Cagliari, 17 aprile 2026 – Una nuova tegola si abbatte sul mondo delle campagne sarde, già provato da una congiuntura economica internazionale tutt'altro che favorevole. Al centro della tempesta c’è la decisione dell’Enas — l’Ente Acque della Sardegna, ovvero l'organismo che gestisce le grandi infrastrutture idriche dell'isola — di aumentare del 25% il costo dell’acqua grezza. Per "acqua grezza" si intende quella risorsa non ancora potabilizzata, che viene prelevata direttamente dai bacini e inviata ai campi per l'irrigazione, rappresentando la linfa vitale per ogni coltivazione.

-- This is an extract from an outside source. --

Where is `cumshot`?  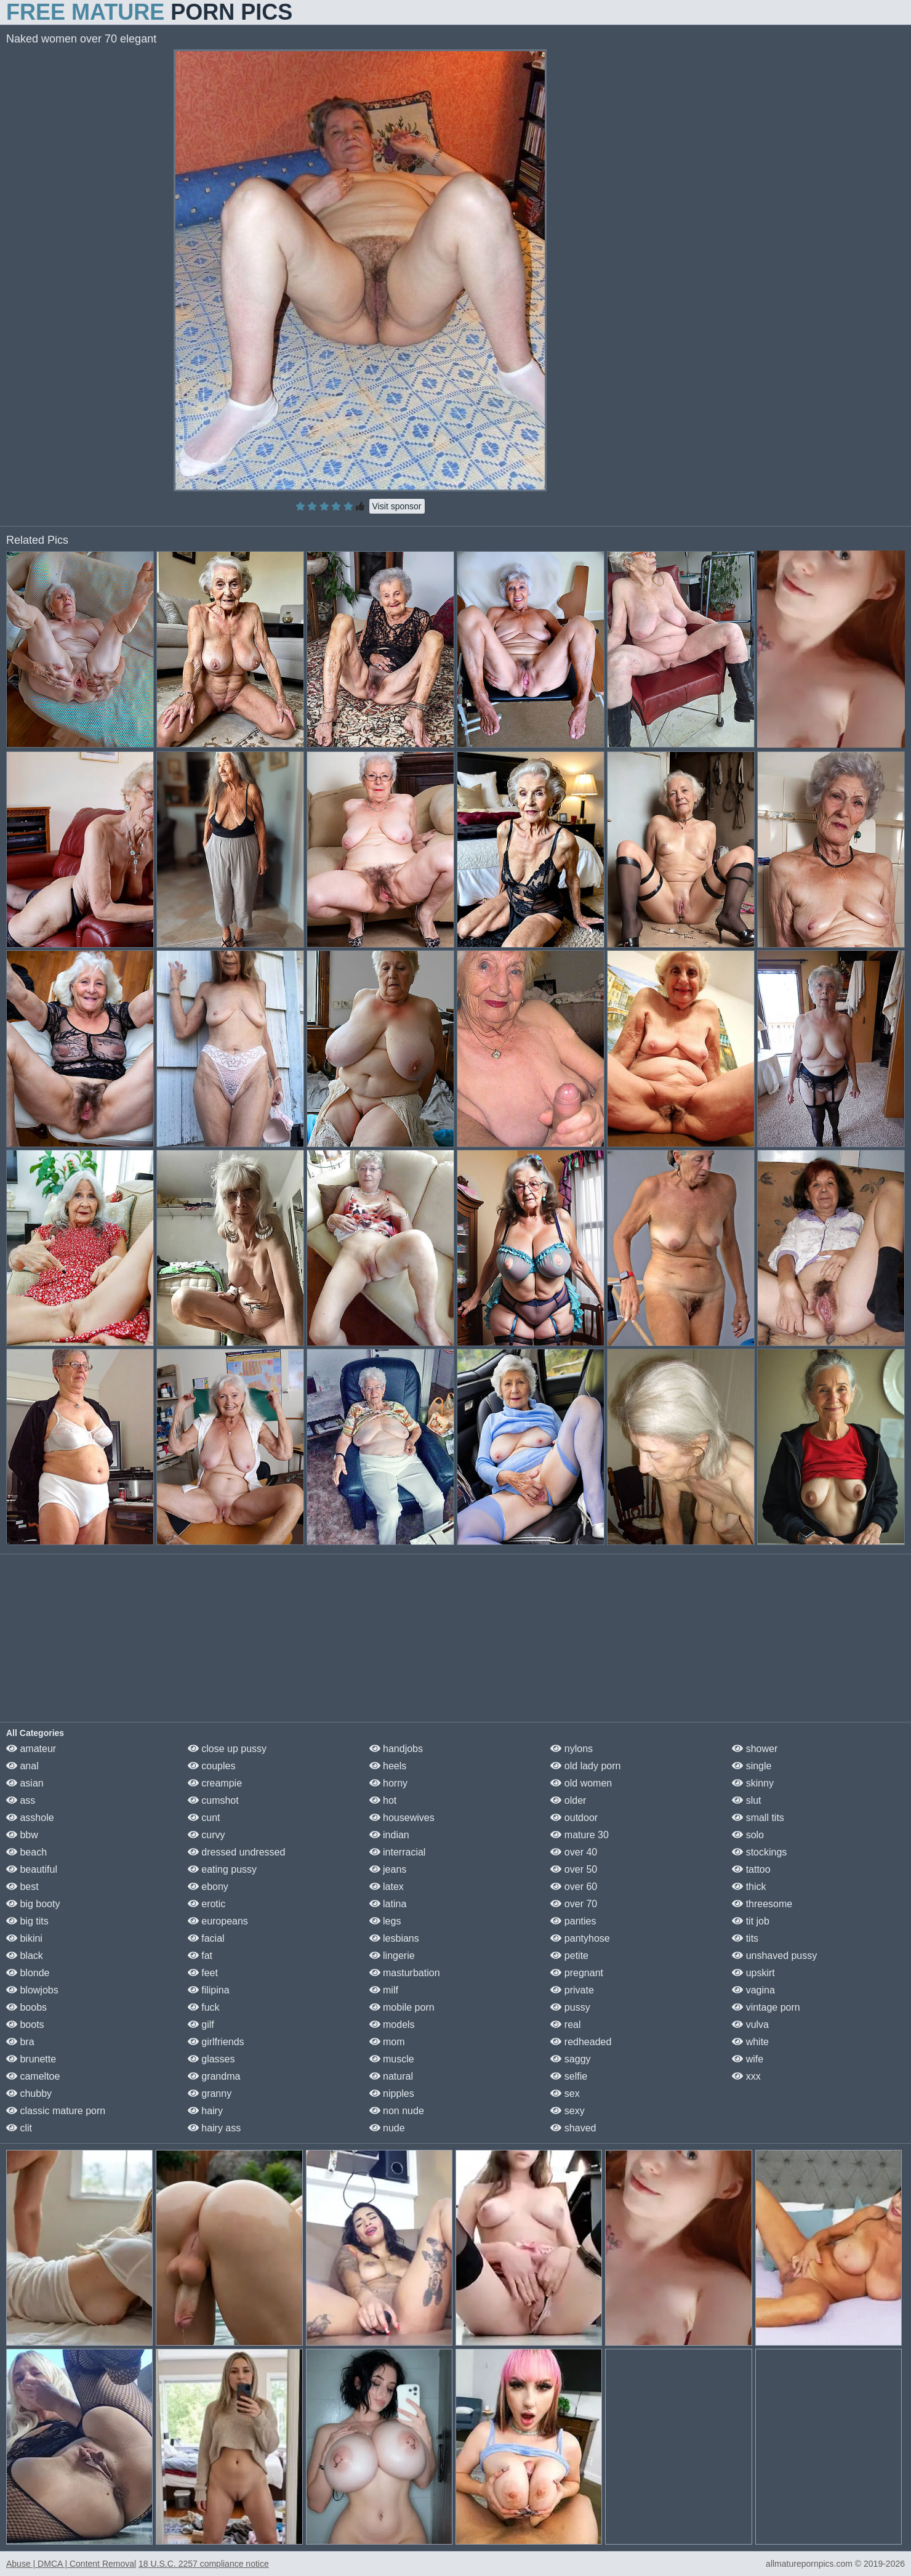
cumshot is located at coordinates (213, 1800).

La decisione è stata presa nelle scorse settimane dal Comitato istituzionale dell’Autorità di Bacino, l’ente che pianifica e coordina l’uso delle risorse idriche sul territorio. A presiedere l'incontro è stata la presidente della Regione, Alessandra Todde, affiancata dall’assessore dell’Agricoltura Francesco Agus. Questo rincaro, che diventerà operativo a partire dal 2026, ha scatenato l'immediata reazione di Confagricoltura Sardegna, l'organizzazione che tutela gli interessi delle imprese agricole.

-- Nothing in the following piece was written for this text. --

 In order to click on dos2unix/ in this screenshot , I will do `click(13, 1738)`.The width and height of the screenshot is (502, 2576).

Secondo il presidente dell'associazione, Stefano Taras, ci troviamo di fronte a un provvedimento che rischia di mettere in ginocchio migliaia di attività produttive. «La decisione di Enas di aumentare del 25% il costo dell’acqua grezza per gli agricoltori è stata deliberata nelle ultime settimane dal Comitato istituzionale dell’Autorità di Bacino, presieduto dalla presidente della Regione, Alessandra Todde, e alla presenza dell’assessore dell’Agricoltura, Francesco Agus. Si tratta di una scelta sbagliata che graverà sulle imprese agricole, a partire dal 2026, e andrà a incidere sui bilanci di migliaia di aziende costrette a modificare i propri piani produttivi o, in casi estremi, ad azzerarli», ha dichiarato con fermezza Taras.
L'allarme lanciato dal sindacato degli agricoltori non riguarda solo la cifra in sé, ma il momento storico in cui arriva. Il settore primario sta già affrontando costi alle stelle per le materie prime, come le sementi e i fertilizzanti, oltre ai rincari continui di carburanti ed energia necessari per far funzionare i macchinari. In questo scenario, un aumento del costo dell'acqua viene visto come un peso insostenibile che potrebbe spingere molti imprenditori a ridurre le superfici coltivate o ad abbandonare del tutto i campi.
La richiesta di Confagricoltura alla politica regionale è dunque quella di un passo indietro immediato per evitare che a pagare il prezzo del risanamento dei conti delle società pubbliche siano, ancora una volta, i produttori. Taras ha concluso il suo intervento con un appello diretto ai vertici della Regione: «Ci appelliamo quindi alla presidente Todde e all’assessore Agus, affinché sia rivisto questo aggiornamento al rialzo dei prezzi. In un momento di forte frizione internazionale, che già sta incidendo in modo incontrollato sull’approvvigionamento delle materie prime (fertilizzanti e sementi) e su carburanti ed energia, è inaccettabile che la Regione avvalli politiche economiche depressive verso i suoi agricoltori, solo per far quadrare i conti di società a controllo pubblico. Azioni di governo simili fanno la differenza, nei fatti, sul voler sostenere o meno il mondo agricolo isolano. Ecco perché ci attendiamo un ravvedimento da parte della politica, affinché il settore primario non debba affrontare anche questa ennesima e grave mancanza di attenzione».